The solution of a Least Squares Support Vector Machine (LS-SVM) suffers from the problem of nonsparseness. The Forward Least Squares Approximation (FLSA) is a greedy approximation algorithm with a least-squares loss function. This paper proposes a new Support Vector Machine for which the FLSA is the training algorithm—the Forward Least Squares Approximation SVM (FLSA-SVM). A major novelty of this new FLSA-SVM is that the number of support vectors is the regularization parameter for tuning the tradeoff between the generalization ability and the training cost. The FLSA-SVMs can also detect the linear dependencies in vectors of the input Gramian matrix. These attributes together contribute to its extreme sparseness. Experiments on benchmark datasets are presented which show that, compared to various SVM algorithms, the FLSA-SVM is extremely compact, while maintaining a competitive generalization ability.

1. Introduction

The last decade has seen widespread applications of Least Squares Support Vector Machines (LS-SVM) [1, 2] to a variety of classification problems. The LS-SVM involves finding a separating hyperplane of maximal margin and minimizing the empirical risk via a Least Squares loss function. Here the optimization is subject to equality constraints, as opposed to the inequality ones used with a standard SVM [3, 4]. Thus the LS-SVM successfully sidesteps the quadratic programming (QP) required for the training of the standard SVM. As a result, an LS-SVM classifier is equivalent to a set of linear algebraic equations, which are usually solved by the conjugate gradient (CG) method [5]. Empirical studies suggest that an LS-SVM possesses very competitive generalization abilities compared to a regular SVM [6]; improvement has been made to Suyken’s algorithm by Chu et al. [7] whose proposal is also based on CG method but with a reduced time complexity. Meanwhile Keerthi et al. advocated training an LS-SVM using the sequential minimal optimization (SMO) algorithm [8].
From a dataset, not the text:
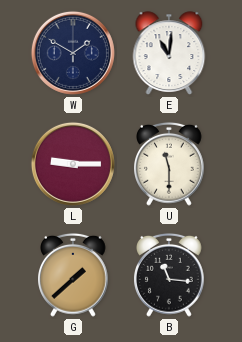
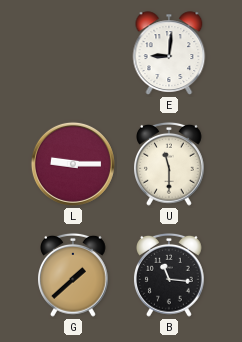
W: 1:50 -> none
E: 11:01 -> 9:01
While these algorithms have indeed made an LS-SVM more computationally attractive, the nonsparseness of its solution still remains a major, and as yet unsolved, bottleneck. Sparseness in solutions is essential for reducing the time required in predicting the class membership of unlabelled data. The general approach to addressing this issue for an LS-SVM is iterative shrinking of the training set. Here the importance of training samples is evaluated from the weights assigned to them after training. Samples of less importance are removed, and then the remainder forms a reduced training set to be learnt again. In view of the linear relationship between the approximation error and the support value for a training sample, a straightforward pruning strategy is to remove samples whose absolute support values are trivial [9]. A later paper recommended pruning a sample which introduces the smallest error if omitted [10]. However, this necessitates the inversion of the kernel matrix, which is indicative of high computation complexity. Zeng and Chen [11] suggested a pruning method based on the SMO formulation of an LS-SVM, which leads to faster retraining. Other authors [12] proposed solving the dual form of an LS-SVM by iterative addition of basis functions from the kernel dictionary either until all the training samples are traversed or until the approximation error is lower than a preset threshold. Despite the lower computation cost with the backfitting scheme adopted, Lagrangian multipliers associated with previously selected training samples were inherited into the next pass, which could compromise the generalization abilities of the resultant LS-SVM.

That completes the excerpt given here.